* **ACTIVITY**: From the line with "26 000,00 NOK" through the final line, transcribe the material below character for character; include no other lines.

* **TASK MATERIAL**:
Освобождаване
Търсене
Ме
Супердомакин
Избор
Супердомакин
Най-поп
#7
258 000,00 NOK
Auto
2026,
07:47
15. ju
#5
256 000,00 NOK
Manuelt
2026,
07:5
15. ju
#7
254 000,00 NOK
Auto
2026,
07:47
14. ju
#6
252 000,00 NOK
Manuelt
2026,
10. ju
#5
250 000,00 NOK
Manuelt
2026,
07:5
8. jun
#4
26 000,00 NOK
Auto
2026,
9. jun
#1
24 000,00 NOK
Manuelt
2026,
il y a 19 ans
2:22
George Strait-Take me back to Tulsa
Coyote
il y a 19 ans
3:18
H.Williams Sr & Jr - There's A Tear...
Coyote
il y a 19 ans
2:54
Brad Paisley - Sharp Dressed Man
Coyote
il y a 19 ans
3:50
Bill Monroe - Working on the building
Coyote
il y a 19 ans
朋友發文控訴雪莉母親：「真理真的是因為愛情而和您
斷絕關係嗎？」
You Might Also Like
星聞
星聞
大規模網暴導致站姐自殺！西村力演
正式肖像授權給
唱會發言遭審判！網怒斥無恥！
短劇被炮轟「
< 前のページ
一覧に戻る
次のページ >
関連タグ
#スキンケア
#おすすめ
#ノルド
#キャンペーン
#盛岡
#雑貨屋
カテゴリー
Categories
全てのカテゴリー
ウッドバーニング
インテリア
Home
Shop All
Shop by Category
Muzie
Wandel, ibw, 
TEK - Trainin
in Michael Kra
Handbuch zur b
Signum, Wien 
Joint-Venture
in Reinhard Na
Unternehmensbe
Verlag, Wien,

* **ANSWER AREA**:
26 000,00 NOK
Auto
2026,
9. jun
#1
24 000,00 NOK
Manuelt
2026,
il y a 19 ans
2:22
George Strait-Take me back to Tulsa
Coyote
il y a 19 ans
3:18
H.Williams Sr & Jr - There's A Tear...
Coyote
il y a 19 ans
2:54
Brad Paisley - Sharp Dressed Man
Coyote
il y a 19 ans
3:50
Bill Monroe - Working on the building
Coyote
il y a 19 ans
朋友發文控訴雪莉母親：「真理真的是因為愛情而和您
斷絕關係嗎？」
You Might Also Like
星聞
星聞
大規模網暴導致站姐自殺！西村力演
正式肖像授權給
唱會發言遭審判！網怒斥無恥！
短劇被炮轟「
< 前のページ
一覧に戻る
次のページ >
関連タグ
#スキンケア
#おすすめ
#ノルド
#キャンペーン
#盛岡
#雑貨屋
カテゴリー
Categories
全てのカテゴリー
ウッドバーニング
インテリア
Home
Shop All
Shop by Category
Muzie
Wandel, ibw, 
TEK - Trainin
in Michael Kra
Handbuch zur b
Signum, Wien 
Joint-Venture
in Reinhard Na
Unternehmensbe
Verlag, Wien,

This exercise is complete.